(Required action) Every line with the string "pozwoli" in it belongs in your answer, so copy them all from the data.

(Records provided)
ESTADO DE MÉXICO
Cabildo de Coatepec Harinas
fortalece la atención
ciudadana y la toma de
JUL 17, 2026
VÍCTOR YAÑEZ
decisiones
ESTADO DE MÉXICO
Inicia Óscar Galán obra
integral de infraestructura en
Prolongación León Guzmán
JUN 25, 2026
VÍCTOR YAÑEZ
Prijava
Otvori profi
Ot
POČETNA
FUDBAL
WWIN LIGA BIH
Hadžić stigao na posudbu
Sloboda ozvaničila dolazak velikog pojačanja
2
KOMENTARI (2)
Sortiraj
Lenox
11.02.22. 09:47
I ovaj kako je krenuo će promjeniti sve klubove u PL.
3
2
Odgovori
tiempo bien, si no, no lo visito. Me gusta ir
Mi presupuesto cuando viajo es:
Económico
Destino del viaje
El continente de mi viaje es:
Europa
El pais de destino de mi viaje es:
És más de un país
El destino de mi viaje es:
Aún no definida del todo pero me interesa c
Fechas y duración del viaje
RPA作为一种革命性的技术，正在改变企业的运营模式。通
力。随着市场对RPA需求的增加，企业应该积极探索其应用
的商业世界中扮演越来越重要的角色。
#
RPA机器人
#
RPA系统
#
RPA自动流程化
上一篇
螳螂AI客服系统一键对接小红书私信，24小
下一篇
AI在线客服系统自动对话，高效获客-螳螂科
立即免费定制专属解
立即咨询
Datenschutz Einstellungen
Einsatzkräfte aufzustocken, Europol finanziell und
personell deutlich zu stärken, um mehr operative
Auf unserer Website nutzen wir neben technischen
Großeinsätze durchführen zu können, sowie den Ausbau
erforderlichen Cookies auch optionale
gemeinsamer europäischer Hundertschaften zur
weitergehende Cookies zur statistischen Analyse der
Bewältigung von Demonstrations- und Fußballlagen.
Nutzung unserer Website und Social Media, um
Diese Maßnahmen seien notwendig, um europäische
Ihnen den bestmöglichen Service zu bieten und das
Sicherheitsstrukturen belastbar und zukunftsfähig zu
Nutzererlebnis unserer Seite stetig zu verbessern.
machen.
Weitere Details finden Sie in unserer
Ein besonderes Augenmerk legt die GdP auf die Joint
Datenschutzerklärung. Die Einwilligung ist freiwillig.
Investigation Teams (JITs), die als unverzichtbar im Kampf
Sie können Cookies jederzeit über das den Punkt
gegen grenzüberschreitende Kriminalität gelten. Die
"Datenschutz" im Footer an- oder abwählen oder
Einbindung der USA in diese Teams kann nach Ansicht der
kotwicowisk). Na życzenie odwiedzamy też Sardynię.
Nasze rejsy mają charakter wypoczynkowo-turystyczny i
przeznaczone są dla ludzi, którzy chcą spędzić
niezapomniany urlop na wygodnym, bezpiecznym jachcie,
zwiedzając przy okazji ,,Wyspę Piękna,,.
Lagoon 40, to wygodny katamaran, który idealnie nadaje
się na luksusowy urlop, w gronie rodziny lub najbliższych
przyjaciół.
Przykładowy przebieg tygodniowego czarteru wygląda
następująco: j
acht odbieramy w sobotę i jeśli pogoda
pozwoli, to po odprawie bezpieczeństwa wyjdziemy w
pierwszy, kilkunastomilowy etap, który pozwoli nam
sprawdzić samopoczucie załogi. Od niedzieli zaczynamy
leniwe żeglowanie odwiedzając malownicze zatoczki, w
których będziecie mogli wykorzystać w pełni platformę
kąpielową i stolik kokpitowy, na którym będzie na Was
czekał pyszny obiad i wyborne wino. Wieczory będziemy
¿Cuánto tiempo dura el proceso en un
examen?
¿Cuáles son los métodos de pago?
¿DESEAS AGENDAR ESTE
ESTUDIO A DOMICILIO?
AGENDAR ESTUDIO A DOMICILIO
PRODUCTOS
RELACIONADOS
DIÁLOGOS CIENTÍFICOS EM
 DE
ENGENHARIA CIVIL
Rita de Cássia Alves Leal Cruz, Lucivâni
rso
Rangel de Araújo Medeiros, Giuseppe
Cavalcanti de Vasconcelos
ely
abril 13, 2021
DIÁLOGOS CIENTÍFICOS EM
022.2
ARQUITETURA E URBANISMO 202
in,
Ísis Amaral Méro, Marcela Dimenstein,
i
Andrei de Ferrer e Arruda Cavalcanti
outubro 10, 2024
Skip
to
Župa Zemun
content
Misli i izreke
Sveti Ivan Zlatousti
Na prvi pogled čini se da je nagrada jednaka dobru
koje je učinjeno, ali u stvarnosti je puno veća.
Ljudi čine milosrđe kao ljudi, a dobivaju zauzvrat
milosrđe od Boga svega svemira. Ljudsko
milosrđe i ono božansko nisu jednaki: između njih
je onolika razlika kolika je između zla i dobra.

==

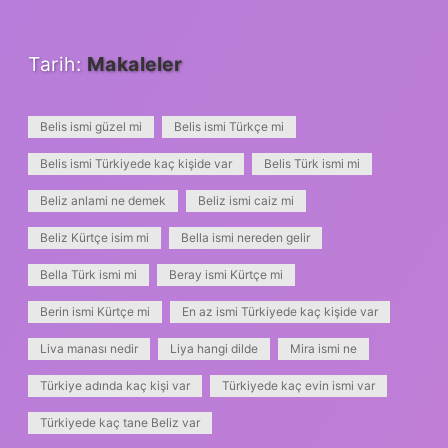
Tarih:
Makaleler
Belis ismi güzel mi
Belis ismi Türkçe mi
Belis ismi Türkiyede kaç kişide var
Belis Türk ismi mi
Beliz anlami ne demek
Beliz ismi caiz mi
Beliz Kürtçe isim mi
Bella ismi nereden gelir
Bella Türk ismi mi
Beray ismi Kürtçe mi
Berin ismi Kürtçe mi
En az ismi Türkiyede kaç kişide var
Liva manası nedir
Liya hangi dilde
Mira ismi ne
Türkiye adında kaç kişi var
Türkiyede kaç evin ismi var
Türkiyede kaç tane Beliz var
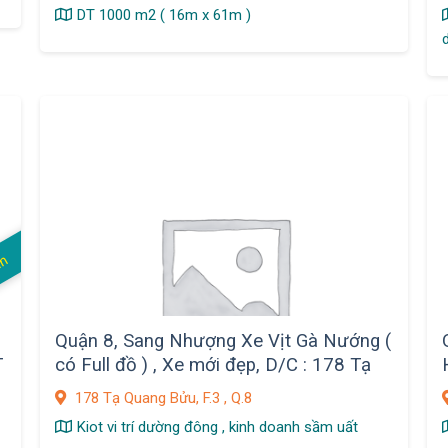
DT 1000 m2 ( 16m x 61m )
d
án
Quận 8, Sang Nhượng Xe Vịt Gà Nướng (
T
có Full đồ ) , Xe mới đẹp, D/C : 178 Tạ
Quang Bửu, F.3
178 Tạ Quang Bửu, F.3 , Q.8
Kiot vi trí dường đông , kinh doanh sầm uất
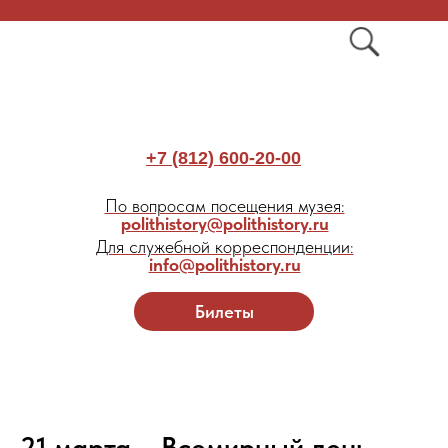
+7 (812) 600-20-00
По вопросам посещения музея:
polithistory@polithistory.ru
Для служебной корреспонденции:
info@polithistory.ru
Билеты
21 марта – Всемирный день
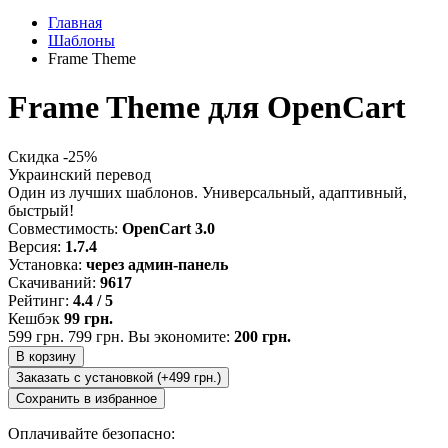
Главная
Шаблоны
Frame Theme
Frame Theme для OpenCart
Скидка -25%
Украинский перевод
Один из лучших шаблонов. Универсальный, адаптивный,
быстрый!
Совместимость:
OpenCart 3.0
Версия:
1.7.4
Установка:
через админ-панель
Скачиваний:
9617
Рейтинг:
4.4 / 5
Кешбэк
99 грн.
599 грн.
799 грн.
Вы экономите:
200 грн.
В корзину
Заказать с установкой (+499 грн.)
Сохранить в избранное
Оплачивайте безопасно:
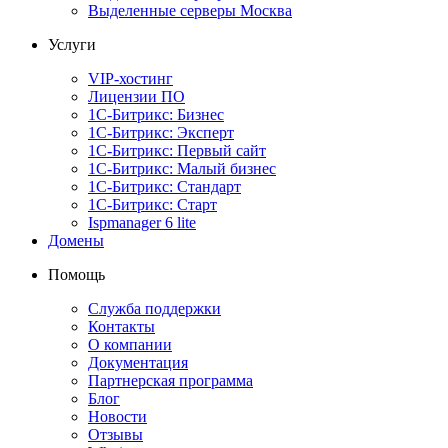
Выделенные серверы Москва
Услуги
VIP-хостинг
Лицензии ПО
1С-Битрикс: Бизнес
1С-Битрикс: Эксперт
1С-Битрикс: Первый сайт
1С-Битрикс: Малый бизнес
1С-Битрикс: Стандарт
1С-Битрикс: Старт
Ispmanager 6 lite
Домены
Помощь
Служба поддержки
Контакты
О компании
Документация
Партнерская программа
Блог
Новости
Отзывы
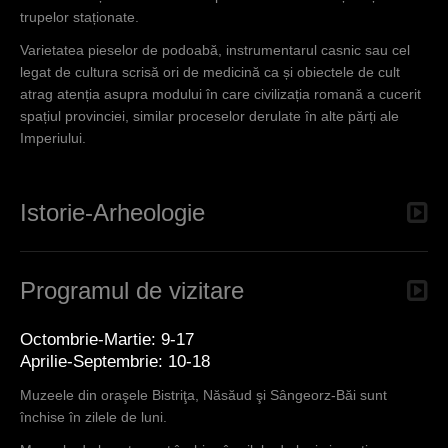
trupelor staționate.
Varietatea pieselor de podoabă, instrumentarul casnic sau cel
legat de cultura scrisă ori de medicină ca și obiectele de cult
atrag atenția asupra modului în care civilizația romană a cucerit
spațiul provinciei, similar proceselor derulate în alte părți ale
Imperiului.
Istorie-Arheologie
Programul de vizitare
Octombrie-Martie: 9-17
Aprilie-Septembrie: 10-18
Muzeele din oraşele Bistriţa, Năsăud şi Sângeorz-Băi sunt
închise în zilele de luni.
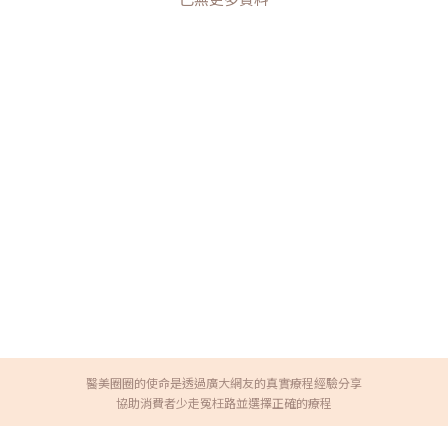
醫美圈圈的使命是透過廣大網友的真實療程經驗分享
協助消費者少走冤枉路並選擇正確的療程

(Output for this task)
pozwoli, to po odprawie bezpieczeństwa wyjdziemy w
pierwszy, kilkunastomilowy etap, który pozwoli nam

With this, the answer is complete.